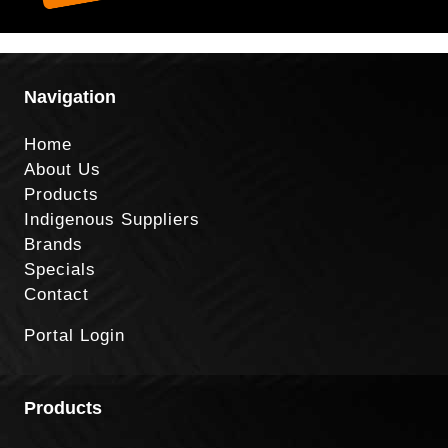
Navigation
Home
About Us
Products
Indigenous Suppliers
Brands
Specials
Contact
Portal Login
Products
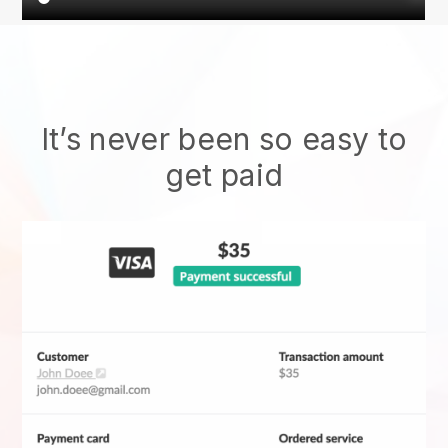
It’s never been so easy to
get paid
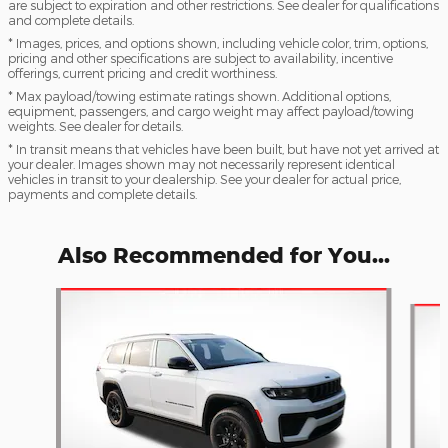
are subject to expiration and other restrictions. See dealer for qualifications
and complete details.
* Images, prices, and options shown, including vehicle color, trim, options,
pricing and other specifications are subject to availability, incentive
offerings, current pricing and credit worthiness.
* Max payload/towing estimate ratings shown. Additional options,
equipment, passengers, and cargo weight may affect payload/towing
weights. See dealer for details.
* In transit means that vehicles have been built, but have not yet arrived at
your dealer. Images shown may not necessarily represent identical
vehicles in transit to your dealership. See your dealer for actual price,
payments and complete details.
Also Recommended for You...
Slide 1 of 7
──────
_Instructions for the task_
Across the listing above, count the lines that include "options" and give the figure with no other words.

_Output of the exercise_
2